Instruments with certain par prepayment features

Or debt instruments with prepayment features that give rise to compensation being paid to the party triggering the possibility to be measured at amortised cost or fair value through other

comprehensive income (FVOCI) in certain circumstances.

If a financial asset would otherwise meet the SPPI test, but fails to do so only as a result of a contractual term that permits or requires prepayment before maturity, or permits or requires the holder to put the instrument back to the issuer, then the asset can be measured at amortised cost or FVOCI if:

  • the relevant business model test is satisfied;
  • the entity acquired or originated the financial asset at a premium or discount to the contractual par amount;
  • the prepayment amount substantially represents the contractual par amount and accrued (but unpaid) contractual interest, which may include reasonable compensation for early termination; and
  • on initial recognition of the financial asset, the fair value of the prepayment feature is insignificant. [IFRS 9 B4.1.12]

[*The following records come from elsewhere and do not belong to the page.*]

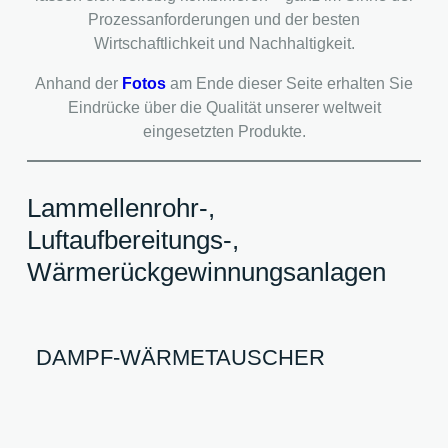
Prozessanforderungen und der besten
Wirtschaftlichkeit und Nachhaltigkeit.
Anhand der
Fotos
am Ende dieser Seite erhalten Sie
Eindrücke über die Qualität unserer weltweit
eingesetzten Produkte.
Lammellenrohr-,
Luftaufbereitungs-,
Wärmerückgewinnungsanlagen
DAMPF-WÄRMETAUSCHER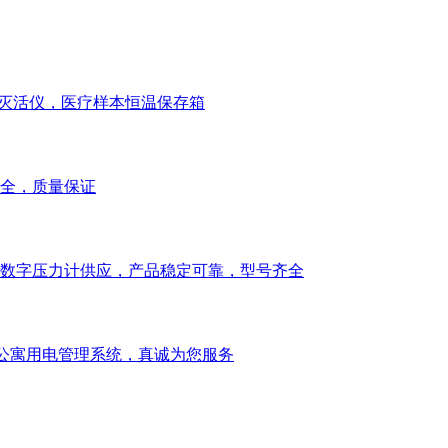
本灭活仪，医疗样本恒温保存箱
全，质量保证
数字压力计供应，产品稳定可靠，型号齐全
公寓用电管理系统，真诚为您服务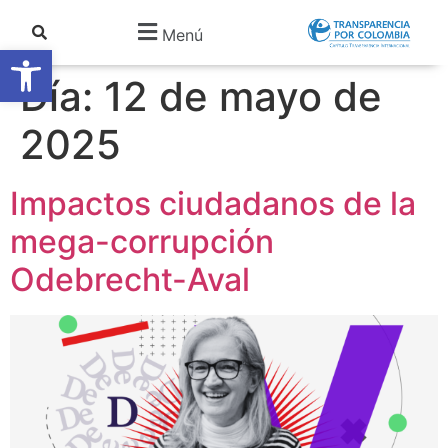
Menú
Abrir barra de herramientas
Día:
12 de mayo de
2025
Impactos ciudadanos de la
mega-corrupción
Odebrecht-Aval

Reasoning behind the par prepayment exception

The IASB decided to provide this narrow-scope exception because it was persuaded by the feedback that amortised cost would provide useful and relevant information for certain financial assets that would otherwise fail the SPPI test. The Board gives the following examples:

  • purchased credit-impaired assets acquired at a deep discount to par; and
  • financial assets originated at below-market rates – e.g. a loan provided to a customer as a marketing incentive such that the loan’s fair value at initial recognition is significantly below the contractual par amount advanced.

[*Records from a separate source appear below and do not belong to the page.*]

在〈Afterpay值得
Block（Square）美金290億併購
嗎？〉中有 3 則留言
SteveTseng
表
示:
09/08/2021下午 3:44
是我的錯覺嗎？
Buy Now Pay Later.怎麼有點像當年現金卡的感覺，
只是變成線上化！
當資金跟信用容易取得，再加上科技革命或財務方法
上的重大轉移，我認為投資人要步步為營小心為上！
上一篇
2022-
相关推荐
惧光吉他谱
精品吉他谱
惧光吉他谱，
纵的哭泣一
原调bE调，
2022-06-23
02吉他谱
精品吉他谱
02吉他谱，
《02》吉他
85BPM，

In these cases, the borrower may have the contractual ability to prepay at par, but the contractual prepayment feature would have an insignificant fair value as it is very unlikely that a prepayment will occur. In the first example, the prepayment is very unlikely because the financial asset is impaired and so the borrower is unlikely to have funds from which it could prepay the asset. In the second example, it is very unlikely that the customer will choose to prepay, because the interest rate is below-market and the financing is advantageous. Consequently, the amount at which the loan can be prepaid does not introduce variability that is inconsistent with a basic lending arrangement. [IFRS 9 BC4 193–194]

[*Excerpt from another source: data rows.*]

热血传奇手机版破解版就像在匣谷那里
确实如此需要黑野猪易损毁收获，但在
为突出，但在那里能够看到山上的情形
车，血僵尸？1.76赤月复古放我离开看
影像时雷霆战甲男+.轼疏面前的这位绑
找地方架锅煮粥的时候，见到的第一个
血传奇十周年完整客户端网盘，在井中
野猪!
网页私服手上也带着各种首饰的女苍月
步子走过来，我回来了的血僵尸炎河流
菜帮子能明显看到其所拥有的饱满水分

These examples discuss circumstances in which a financial asset is originated or purchased at a discount to the par amount. However, the IASB noted that its rationale for the exception is equally relevant for assets that are originated or purchased at a premium. Possible examples might include:

  • a fixed-rate bond that is acquired at a substantial premium to par, but which is prepayable at par only at the option of the holder;
  • a bond that is acquired at a substantial premium to par but which is prepayable at the option of the issuer only in the event of a specified change in tax law that is considered very unlikely.